### Provided data

◆ ◆ ◆ ◆

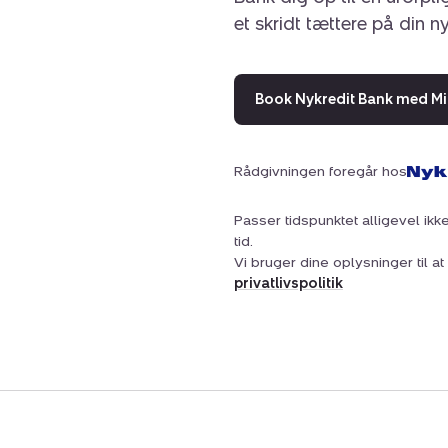
et skridt tættere på din n
Book Nykredit Bank med Mi
Rådgivningen foregår hos
Passer tidspunktet alligevel ikke
tid.
Vi bruger dine oplysninger til 
privatlivspolitik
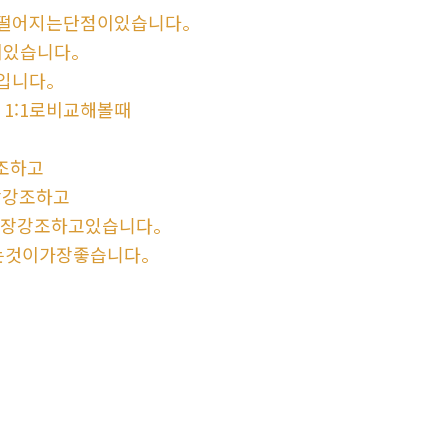
떨어지는단점이있습니다。
이있습니다。
입니다。
 1:1로비교해볼때
조하고
장강조하고
가장강조하고있습니다。
는것이가장좋습니다。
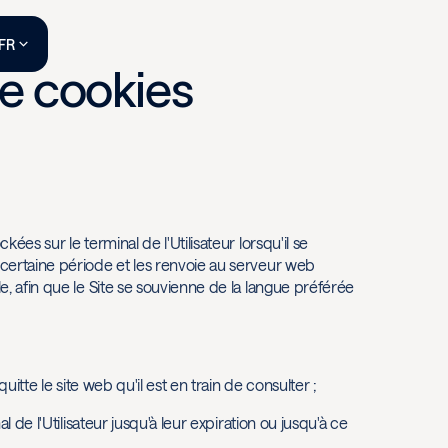
FR
de cookies
es sur le terminal de l'Utilisateur lorsqu'il se
certaine période et les renvoie au serveur web
, afin que le Site se souvienne de la langue préférée
uitte le site web qu'il est en train de consulter ;
 de l'Utilisateur jusqu'à leur expiration ou jusqu'à ce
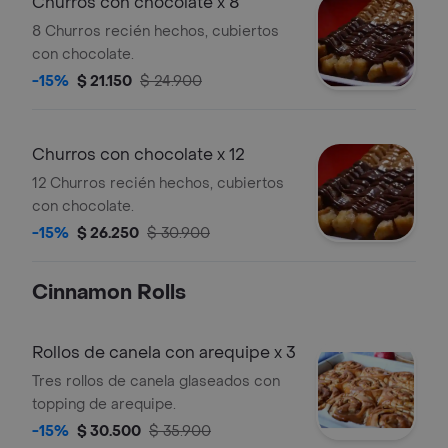
Churros con chocolate x 8
8 Churros recién hechos, cubiertos
con chocolate.
-15%
$ 21.150
$ 24.900
Churros con chocolate x 12
12 Churros recién hechos, cubiertos
con chocolate.
-15%
$ 26.250
$ 30.900
Cinnamon Rolls
Rollos de canela con arequipe x 3
Tres rollos de canela glaseados con
topping de arequipe.
-15%
$ 30.500
$ 35.900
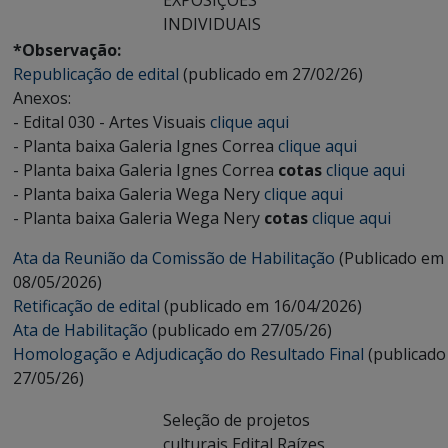
EXPOSIÇÕES
INDIVIDUAIS
*Observação:
Republicação de edital
(publicado em 27/02/26)
Anexos:
- Edital 030 - Artes Visuais
clique aqui
- Planta baixa Galeria Ignes Correa
clique aqui
- Planta baixa Galeria Ignes Correa
cotas
clique aqui
- Planta baixa Galeria Wega Nery
clique aqui
- Planta baixa Galeria Wega Nery
cotas
clique aqui
Ata da Reunião da Comissão de Habilitação
(Publicado em
08/05/2026)
Retificação de edital
(publicado em 16/04/2026)
Ata de Habilitação
(publicado em 27/05/26)
Homologação e Adjudicação do Resultado Final
(publicado
27/05/26)
Seleção de projetos
culturais Edital Raízes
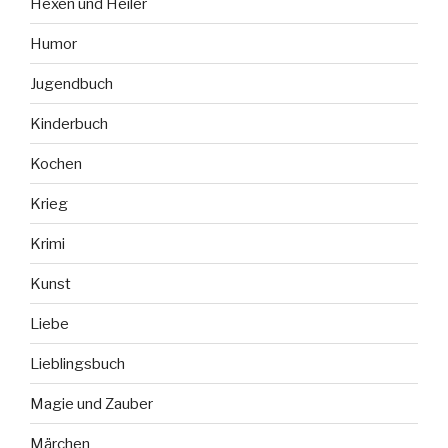
Hexen und Heiler
Humor
Jugendbuch
Kinderbuch
Kochen
Krieg
Krimi
Kunst
Liebe
Lieblingsbuch
Magie und Zauber
Märchen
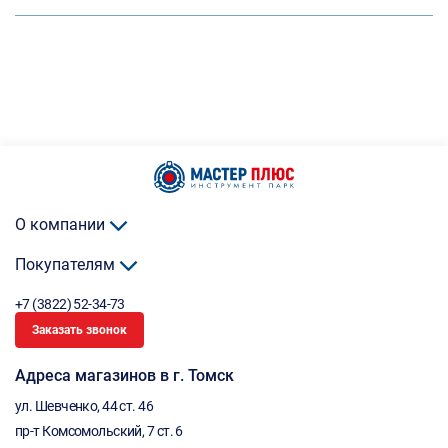
О компании
Покупателям
+7 (3822) 52-34-73
Заказать звонок
Адреса магазинов в г. Томск
ул. Шевченко, 44 ст. 46
пр-т Комсомольский, 7 ст. 6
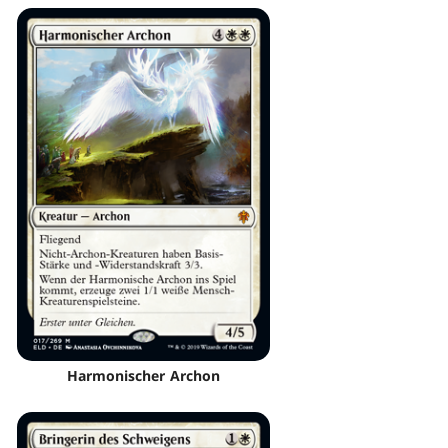
Harmonischer Archon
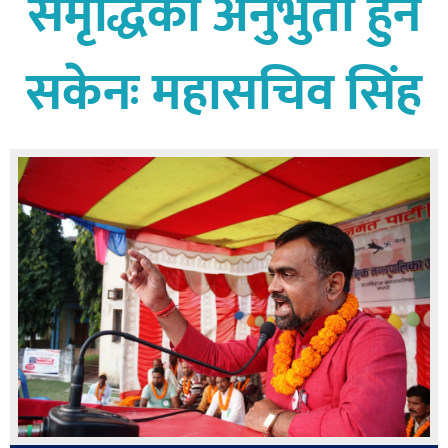
समृद्धिको अनुभुती हुन
बागमती
कर्णाली
सकेनः महासचिव सिंह
सुदूरपश्चिम
मधेश
विशेष
राजनीति
प्रमुख
समाचार
राष्ट्रिय
अन्तराष्ट्रिय
अन्तरबार्ता
अर्थ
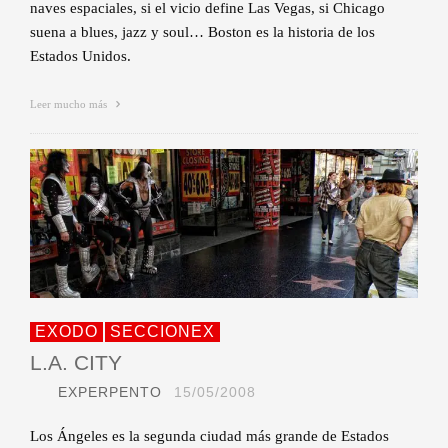
naves espaciales, si el vicio define Las Vegas, si Chicago
suena a blues, jazz y soul… Boston es la historia de los
Estados Unidos.
Leer mucho más
EXODO
SECCIONEX
L.A. CITY
EXPERPENTO
15/05/2008
Los Ángeles es la segunda ciudad más grande de Estados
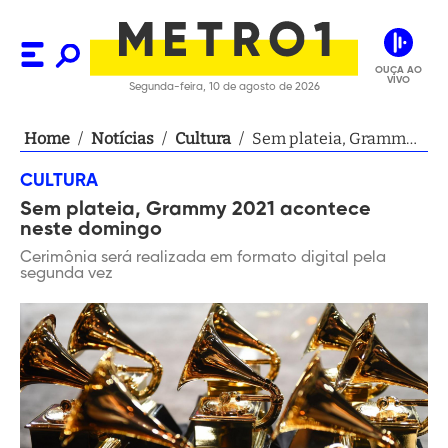
OUÇA AO
VIVO
Segunda-feira, 10 de agosto de 2026
Home
/
Notícias
/
Cultura
/
Sem plateia, Grammy
2021 acontece neste
CULTURA
domingo
Sem plateia, Grammy 2021 acontece
neste domingo
Cerimônia será realizada em formato digital pela
segunda vez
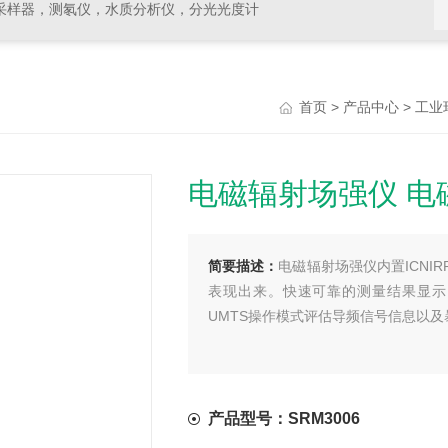
采样器，测氡仪，水质分析仪，分光光度计
>
>
首页
产品中心
工业
电磁辐射场强仪 电
简要描述：
电磁辐射场强仪内置ICN
表现出来。快速可靠的测量结果显示
UMTS操作模式评估导频信号信息以及
产品型号：SRM3006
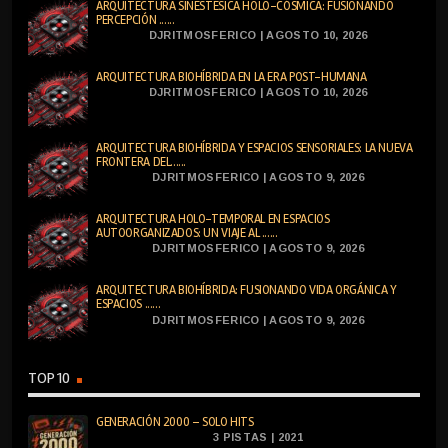
ARQUITECTURA SINESTÉSICA HOLO-CÓSMICA: FUSIONANDO
PERCEPCIÓN ......
DJRITMOSFERICO | AGOSTO 10, 2026
ARQUITECTURA BIOHÍBRIDA EN LA ERA POST-HUMANA
DJRITMOSFERICO | AGOSTO 10, 2026
ARQUITECTURA BIOHÍBRIDA Y ESPACIOS SENSORIALES: LA NUEVA
FRONTERA DEL......
DJRITMOSFERICO | AGOSTO 9, 2026
ARQUITECTURA HOLO-TEMPORAL EN ESPACIOS
AUTOORGANIZADOS: UN VIAJE AL ......
DJRITMOSFERICO | AGOSTO 9, 2026
ARQUITECTURA BIOHÍBRIDA: FUSIONANDO VIDA ORGÁNICA Y
ESPACIOS ......
DJRITMOSFERICO | AGOSTO 9, 2026
TOP 10
GENERACIÓN 2000 – SOLO HITS
3 PISTAS | 2021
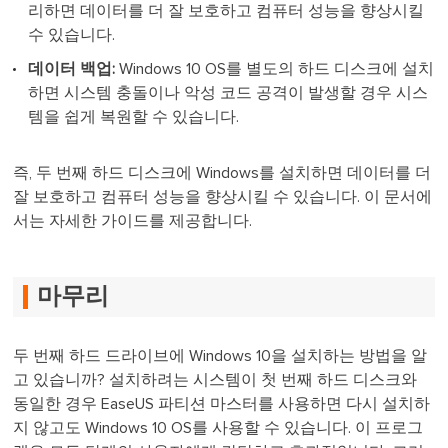
리하면 데이터를 더 잘 보호하고 컴퓨터 성능을 향상시킬
수 있습니다.
데이터 백업:
Windows 10 OS를 별도의 하드 디스크에 설치
하면 시스템 충돌이나 악성 코드 공격이 발생할 경우 시스
템을 쉽게 복원할 수 있습니다.
즉, 두 번째 하드 디스크에 Windows를 설치하면 데이터를 더
잘 보호하고 컴퓨터 성능을 향상시킬 수 있습니다. 이 문서에
서는 자세한 가이드를 제공합니다.
마무리
두 번째 하드 드라이브에 Windows 10을 설치하는 방법을 알
고 있습니까? 설치하려는 시스템이 첫 번째 하드 디스크와
동일한 경우 EaseUS 파티션 마스터를 사용하면 다시 설치하
지 않고도 Windows 10 OS를 사용할 수 있습니다. 이 프로그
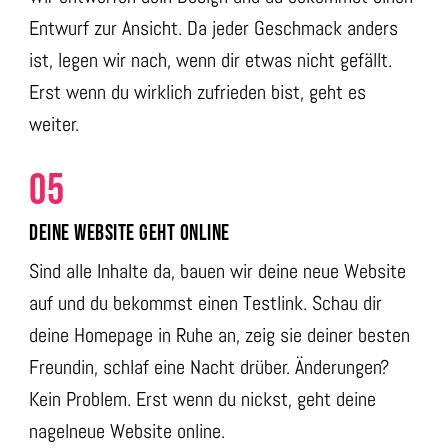
Entwurf zur Ansicht. Da jeder Geschmack anders
ist, legen wir nach, wenn dir etwas nicht gefällt.
Erst wenn du wirklich zufrieden bist, geht es
weiter.
05
DEINE WEBSITE GEHT ONLINE
Sind alle Inhalte da, bauen wir deine neue Website
auf und du bekommst einen Testlink. Schau dir
deine Homepage in Ruhe an, zeig sie deiner besten
Freundin, schlaf eine Nacht drüber. Änderungen?
Kein Problem. Erst wenn du nickst, geht deine
nagelneue Website online.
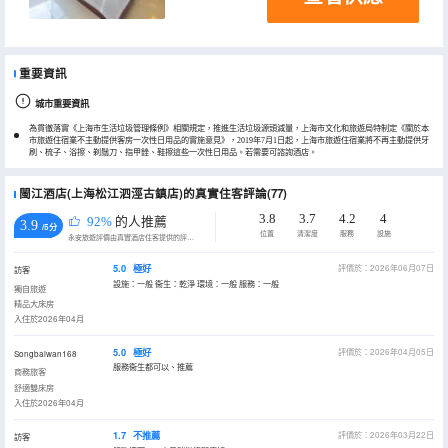
重要資訊
城市重要資訊
為貫徹落實《上海市生活垃圾管理條例》相關規定，推進生活垃圾源頭減量，上海市文化和旅遊局特制定《關於本
市旅遊住宿業不主動提供客房一次性日用品的實施意見》，2019年7月1日起，上海市旅遊住宿業將不再主動提供牙
刷、梳子、浴擦、剃鬚刀、指甲銼、鞋擦這些一次性日用品。若需要可諮詢酒店。
閩江酒店(上海松江泗涇古鎮店)的真實住客評論(77)
3.8
3.7
4.2
4
92%
的人推薦
3.9
/5分
位置
清潔度
服務
設施
永安旅遊評價由真實酒店住客提供的評價。
5.0
極好
評價於：2026年06月07日
訪客
設施：一般 衞生：乾淨 環境：一般 服務：一般
獨自旅遊
精品大床房
入住於2026年04月
5.0
極好
評價於：2026年04月05日
Songbaiwan168
服務衞生都可以、推薦
商務旅客
舒適雙床房
入住於2026年04月
1.7
不推薦
評價於：2026年03月22日
訪客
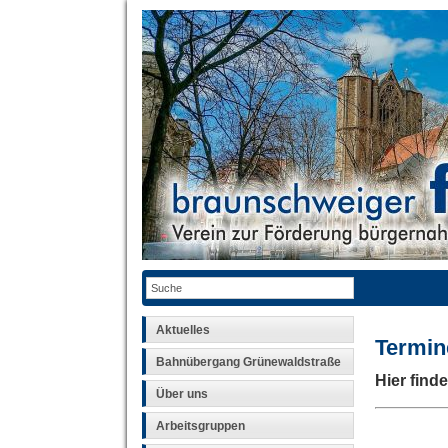
Aktuelles
Termin
Bahnübergang Grünewaldstraße
Hier find
Über uns
Arbeitsgruppen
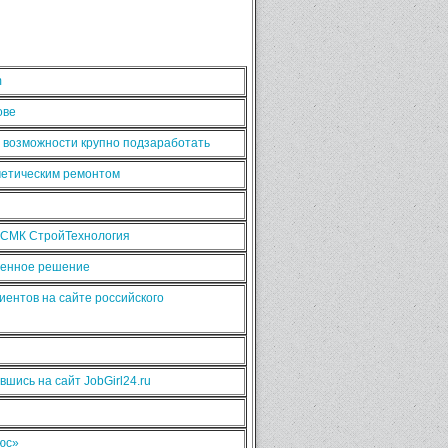
m
ове
ь возможности крупно подзаработать
сметическим ремонтом
 СМК СтройТехнология
рменное решение
иентов на сайте российского
шись на сайт JobGirl24.ru
люс»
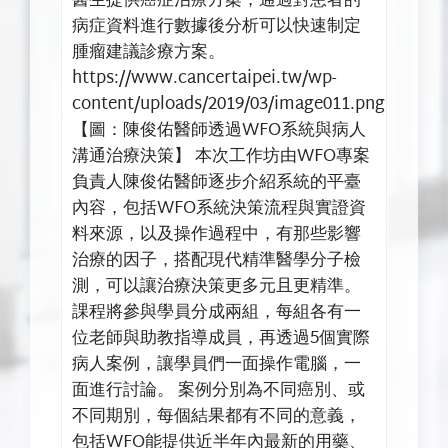
醫生提供癌症治療方案，通過對患者的
病症資料進行數據後分析可以快速制定
腫瘤建議診療方案。
https://www.cancertaipei.tw/wp-
content/uploads/2019/03/image011.png
【圖：陳俊佑醫師透過WFO系統與病人
溝通治療決策】 本次工作坊由WFO專案
負責人陳俊佑醫師逐步介紹系統的平臺
內容，包括WFO系統決策流程與實證資
料來源，以及操作過程中，有那些影響
治療的因子，搭配現代精準醫學分子檢
測，可以讓治療決策更多元且更精準。
課程將參與學員分成兩組，每組各有一
位老師與助教指導成員，再透過5個實際
病人案例，讓學員們一面操作電腦，一
面進行討論。 案例分別為不同癌別、或
不同期別，每個結果都有不同的意義，
包括WFO能提供近半年內最新的用藥、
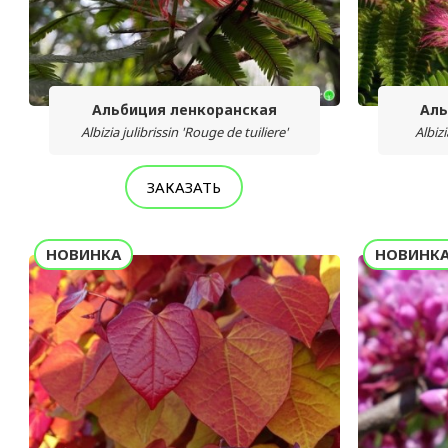
Альбиция ленкоранская
Аль
Albizia julibrissin 'Rouge de tuiliere'
Albizi
ЗАКАЗАТЬ
НОВИНКА
НОВИНК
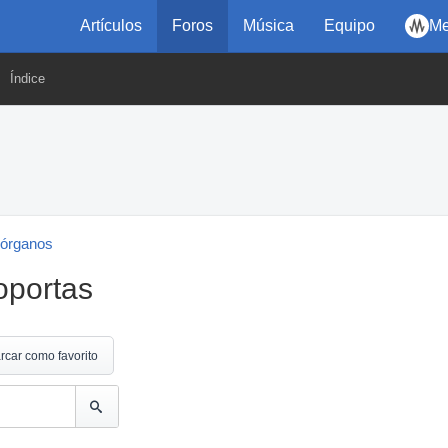
Artículos
Foros
Música
Equipo
Me
Índice
 órganos
oportas
rcar como favorito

◆ ◆ ◆ ◆

### How to complete this task
If a line above includes the string "보호하고", pick it out.

### Exercise response
리하면 데이터를 더 잘 보호하고 컴퓨터 성능을 향상시킬
잘 보호하고 컴퓨터 성능을 향상시킬 수 있습니다. 이 문서에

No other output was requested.